Khusus untuk adegan prison riot, adegan ini melibatkan hampir 200 fighter dengan koreografi tarung yang sangat rumit dan begitu intens. Selain itu, kejutan juga datang lewat adegan car chase yang amat jarang bisa disaksikan di film-film produksi dalam negeri. Tak sekadar aksi kebut-kebutan, adegan ini juga menampilkan aksi pertarungan di dalam mobil serta tembakan-tembakan senjata api.

Beragam Karakter   
Film ini juga menghadirkan sosok-sosok penjahat dengan beragam karakter. Sebagai kompensasi dari menghilangnya sosok antagonis ikonik Mad Dog yang diceritakan telah tewas di film pertama, film ini menghadirkan sosok yang tak kalah brutal yakni Prakoso (yang dimainkan oleh Yayan Ruhian, pemeran Mad Dog di film pertama), Hammer Girl (Julie Estelle), Baseball Bat Man (Very Tri Yulisman) serta Assassin, pembunuh tak bernama yang diperankan maestro pencak silat, Cecep Arif Rahman.

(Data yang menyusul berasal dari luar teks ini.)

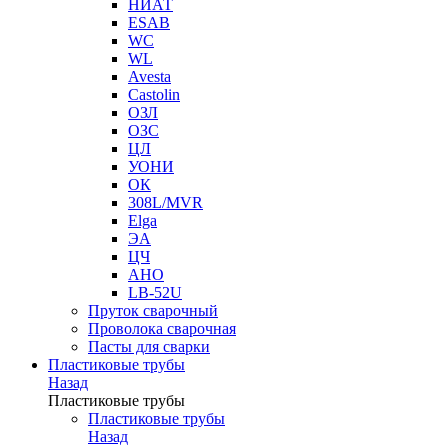
НИАТ
ESAB
WC
WL
Avesta
Castolin
ОЗЛ
ОЗС
ЦЛ
УОНИ
ОК
308L/MVR
Elga
ЭА
ЦЧ
АНО
LB-52U
Пруток сварочный
Проволока сварочная
Пасты для сварки
Пластиковые трубы
Назад
Пластиковые трубы
Пластиковые трубы
Назад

            Meskipun tak begitu banyak muncul, para tokoh antagonis ini akan sangat mudah melekat di kepala penonton. Hammer Girl misalnya, sosok gadis tunarungu ini digambarkan sebagai pembunuh sadis ini sesuai namanya menggunakan sepasang palu martil untuk menghabisi lawannya. Begitu pun dengan Baseball Bat Man yang diceritakan sebagai saudara kandung Hammer Girl, menggunakan tongkat baseball sebagai senjata menganggap membunuh layaknya permainan. Sementara itu Assasin digambarkan sebagai pembunuh bersenjatakan karambit, pisau kecil yang khas Sumatera yang lazim digunakan dalam pencak silat.
Dari sisi akting, Arifin Putra yang berperan sebaga Uco layak mendapatkan pujian. Bertolak belakang dengan peran-peran ‘manisnya’ di sinetron, Arifin mampu tampil meyakinkan sebagai anak bos mafia ambisius, temperamental dan menghalalkan segala cara untuk segera menggantikan ayahnya.  

Pecahkan Rekor
Sejak dirilis 28 Maret lalu, The Raid 2 : Berandal yang juga ditayangkan di 11 negara nampaknya menghadirkan hype tersendiri. Angka satu juta penonton sudah ditembus dalam waktu seminggu penayangan, bahkan memecahkan rekor sebagai film Indonesia yang paling banyak ditonton di hari pertama sepanjang sejarah. Sebuah hasil yang cukup mencengangkan mengingat film ini hanya untuk orang dewasa. Angka ini dipastikan akan terus terkerek mengingat samai saat ini masih tayang. Belum lagi jika dilihat dari perolehan di bioskop luar negeri karena film ini juga ditayangkan di 11 negara termasuk Amerika, Inggris dan Kanada. Film ini tercatat sudah menyentuh posisi 11 box office Amerika meski baru ditayangkan di 200 layar.

Sebagai sebuah film action, The Raid 2 Berandal memiliki semua hal yang diharapkan para pecinta aksi laga dan bela diri ditambah cerita yang lebih berisi. Satu hal ang akan memuaskan para penikmat film yang mungkin bosan dengan aksi-aksi dengan rekayasa efek spesial dan CGI di film-film produksi beberapa tahun belakangan. Modal besar yang menembus 3 juta dolar AS membuat Gereth lebih punya ruang untuk menyertakan lebih banyak ‘mainan’ di filmnya kali ini. Tak perlu merasa ‘aneh’ dengan turunnya salju dan kejar-kejaran mobil di Jakarta ataupun aksi Rama yang masih bisa menghajar lawannya meski kakinya telah dicabik karambit karena, sekali lagi, ini film laga. Jadi, duduk dengan tenang dan nikmati tiap pukulannya.